Dans le désert du Grand Bara, des groupes de migrants marchent pendant des jours, parcourant des centaines de kilomètres. Exténués, ils atteignent un point de ravitaillement en eau. Parmi eux, des Éthiopiens qui ont fui la guerre. Jemal Ibrahim Hassan témoigne : « Nous avons décidé de partir parce que la situation chez nous est devenue trop dangereuse avec les conflits armés. J’étais agriculteur et j’ai fait le choix de tout quitter pour émigrer. »
Cette route migratoire, qui part de l’Éthiopie pour passer par Djibouti avant de rejoindre le Yémen et les pays du Golfe, est de plus en plus empruntée. Après avoir traversé le désert, les migrants doivent également faire face à la traversée d’un bras de la mer Rouge, où beaucoup arrivent dans la région d’Obock à Djibouti.

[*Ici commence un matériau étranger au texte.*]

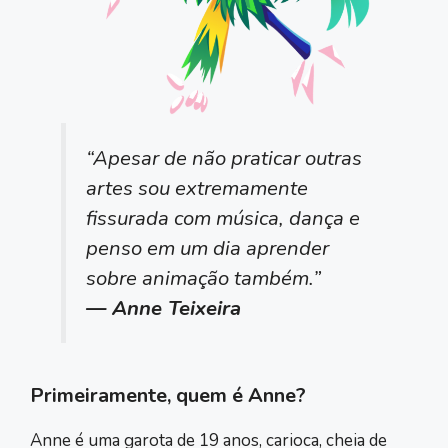
“Apesar de não praticar outras
artes sou extremamente
fissurada com música, dança e
penso em um dia aprender
sobre animação também.”
— Anne Teixeira
Primeiramente, quem é Anne?
Anne é uma garota de 19 anos, carioca, cheia de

Sur ces plages, des bateaux les attendent, mais les passeurs sont peu scrupuleux. Ismael Hassan Dirieh, commandant du poste de Khor Angar, souligne : « Les pilotes et matelots entassent les migrants sur plusieurs étages. C’est très difficile. » En 2025, le nombre de migrants tentant cette traversée a atteint des niveaux alarmants, entraînant la mort de plus de 900 personnes. Youssouf Moussa Mohamed, responsable du bureau de l’OIM à Obock, révèle que des fosses communes ont été découvertes, contenant jusqu’à 50 corps.

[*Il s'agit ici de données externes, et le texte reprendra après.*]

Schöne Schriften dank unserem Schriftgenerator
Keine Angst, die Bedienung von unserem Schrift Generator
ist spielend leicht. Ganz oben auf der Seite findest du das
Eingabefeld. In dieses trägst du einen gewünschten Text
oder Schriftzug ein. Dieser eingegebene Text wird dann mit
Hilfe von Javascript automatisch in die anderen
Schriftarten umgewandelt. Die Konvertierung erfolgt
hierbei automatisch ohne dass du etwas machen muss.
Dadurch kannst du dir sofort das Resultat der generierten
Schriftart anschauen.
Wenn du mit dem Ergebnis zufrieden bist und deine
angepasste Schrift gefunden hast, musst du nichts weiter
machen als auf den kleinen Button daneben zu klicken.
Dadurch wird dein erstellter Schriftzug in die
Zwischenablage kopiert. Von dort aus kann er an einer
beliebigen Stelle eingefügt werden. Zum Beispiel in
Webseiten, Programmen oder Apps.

Chaque jour, l’Organisation internationale pour les migrations secourt des rescapés. Les récits de naufrages sont souvent similaires et glaçants. Zinad Gebrekristos, survivante, raconte : « Mon bateau a coulé, et j’ai vu des gens mourir. Leurs corps n’ont jamais été retrouvés. » Malgré ces dangers, de nombreux migrants reprennent la route, l’exode vers des pays plus stables et plus riches étant leur seule option.